09 May 2023, 07:20 pm
India's foreign exchange reserves are at a comfortable level currently, benefiting from the Reserve Bank of India's persistent intervention and the likelihood of less volatile revaluation changes, economists said.
India's forex reserves reached a 10-month-high of $588.8 billion in the week through April 28, recovering from a drop to $524.5 billion last October, when the rupee hit a record low against the U.S. dollar.
Since October 2022, the RBI has been rebuilding the reserves, taking advantage of the rupee's recovery. The central bank bought more than $8 billion in the spot market in November and December, according to its data.
The RBI has been buying dollars in the forward market too.
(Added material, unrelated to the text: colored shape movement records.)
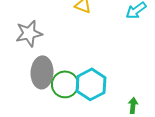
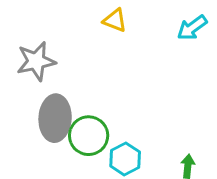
cyan hexagon: (91, 84) -> (125, 159), moved, size x0.7

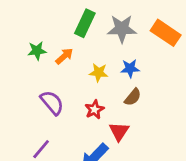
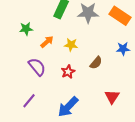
orange arrow: (64, 56) -> (47, 42), moved
blue star: (130, 68) -> (123, 49), moved
red triangle: (119, 131) -> (112, 97), moved

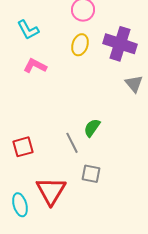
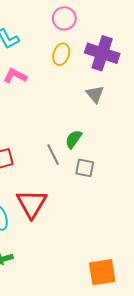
gray triangle: (134, 84) -> (95, 94), moved
gray square: (91, 174) -> (85, 168), moved

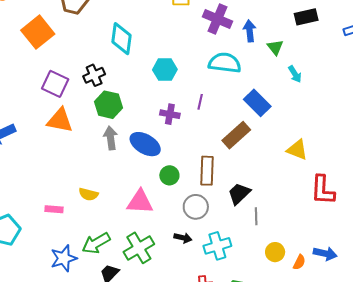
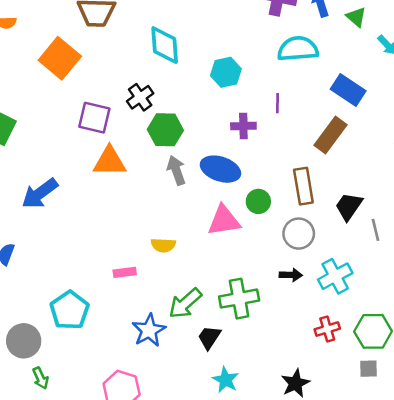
pink triangle: (140, 202) -> (224, 221), moved
green cross: (139, 248) -> (239, 299), turned 32

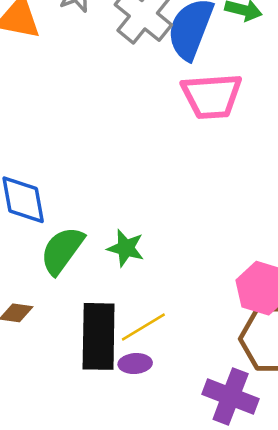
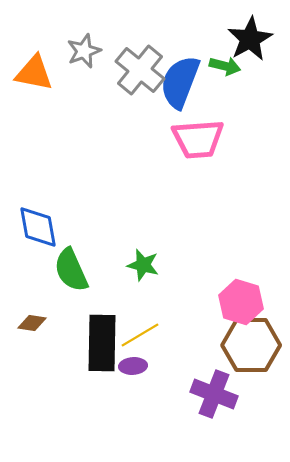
green star: (126, 248) -> (143, 265), moved
green semicircle: (62, 250) -> (71, 270), turned -60

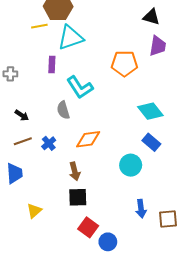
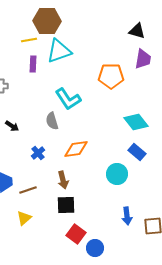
purple rectangle: (52, 65) -> (33, 64), moved
brown line: (23, 141) -> (28, 190), moved

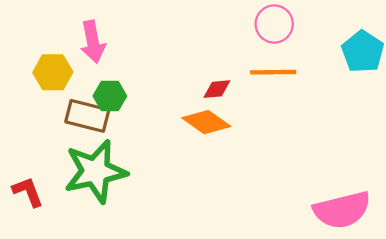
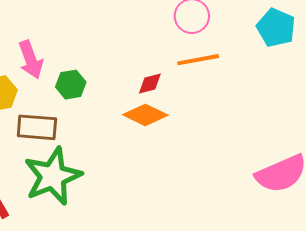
green hexagon: (110, 96) -> (71, 85), moved

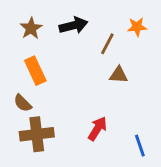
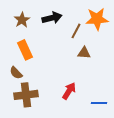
orange star: (137, 27) -> (97, 19), size x1.6
blue line: (140, 146) -> (99, 103), turned -70

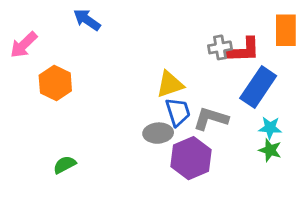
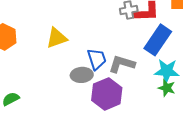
yellow triangle: (170, 84) -> (57, 38), moved
cyan star: (270, 128) -> (167, 71), size x1.4

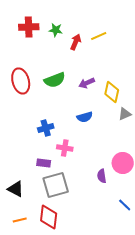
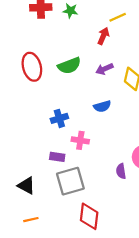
red arrow: (76, 42) -> (103, 36), moved
red diamond: (49, 217) -> (89, 216), moved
Its net outstanding forward dollar purchases reached $20.4 billion in February, the latest month for which data is available, after having dwindled to $241 million in October.
Since October, "comfort on the level of reserves has improved significantly," said Gaura Sen Gupta, economist at IDFC First Bank.
"Reserves (both spot and forwards) are now equivalent to 10.4 months of import cover, compared with about 8.9% in Oct 2022."
Moreover, said Vivek Kumar, economist at QuantEco Research, the RBI will continue "using reserve buildup opportunity to bolster its import cover further".
In the wake of the RBI's intervention in spot and forwards, the rupee's response to the dollar's decline has been fairly muted.
While the dollar index has lost about 11.5% from its peak in September last year, the rupee has recovered about 1.5% from its record low.
And, given that the RBI will want the rupee "to remain ranged", the local currency will continue to somewhat underperform, said Sakshi Gupta, Principal Economist, HDFC Bank.
Besides the RBI's intervention, the revaluation changes due to the dollar index's decline since October and the fall in U.S. yields have been major contributors to the increase in reserves.
Now, with the Federal Reserve likely to pause its rate-hike cycle and the U.S. dollar's soft outlook, there is expected to be less volatility around revaluation changes, said IDFC's Gaura.
And provides an added layer of comfort as far as the adequacy of forex reserves is concerned.